Problem to solve.
Each record below should be reproduced as it is written, with pictures left out entirely.

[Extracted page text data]
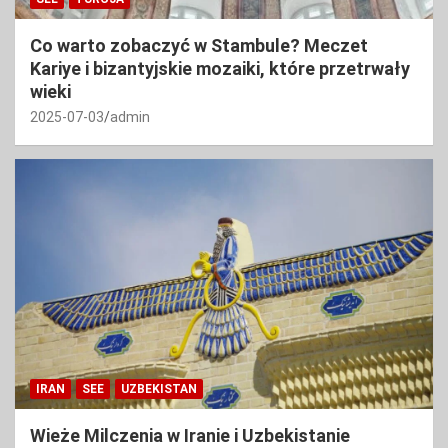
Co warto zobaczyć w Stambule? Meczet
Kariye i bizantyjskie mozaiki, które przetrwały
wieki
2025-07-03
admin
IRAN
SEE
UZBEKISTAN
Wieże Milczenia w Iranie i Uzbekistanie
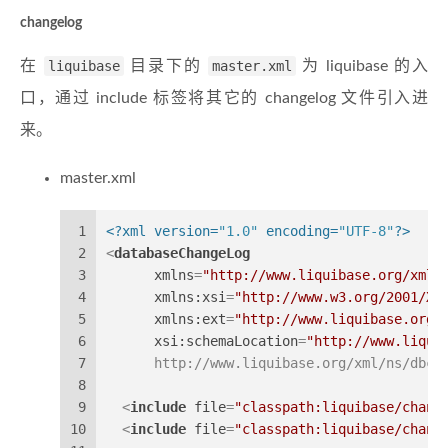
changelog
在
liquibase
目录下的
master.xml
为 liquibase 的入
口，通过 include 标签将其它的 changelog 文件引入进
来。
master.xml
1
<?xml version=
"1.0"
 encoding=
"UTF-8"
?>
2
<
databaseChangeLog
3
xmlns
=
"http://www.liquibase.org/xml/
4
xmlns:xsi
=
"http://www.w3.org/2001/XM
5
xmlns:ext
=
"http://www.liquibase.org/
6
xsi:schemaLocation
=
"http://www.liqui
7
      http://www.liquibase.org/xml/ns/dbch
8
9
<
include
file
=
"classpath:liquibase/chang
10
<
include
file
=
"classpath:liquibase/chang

Expected output.
Co warto zobaczyć w Stambule? Meczet
Kariye i bizantyjskie mozaiki, które przetrwały
wieki
2025-07-03
admin
IRAN
SEE
UZBEKISTAN
Wieże Milczenia w Iranie i Uzbekistanie
changelog
在
liquibase
目录下的
master.xml
为 liquibase 的入
口，通过 include 标签将其它的 changelog 文件引入进
来。
master.xml
1
<?xml version=
"1.0"
 encoding=
"UTF-8"
?>
2
<
databaseChangeLog
3
xmlns
=
"http://www.liquibase.org/xml/
4
xmlns:xsi
=
"http://www.w3.org/2001/XM
5
xmlns:ext
=
"http://www.liquibase.org/
6
xsi:schemaLocation
=
"http://www.liqui
7
      http://www.liquibase.org/xml/ns/dbch
8
9
<
include
file
=
"classpath:liquibase/chang
10
<
include
file
=
"classpath:liquibase/chang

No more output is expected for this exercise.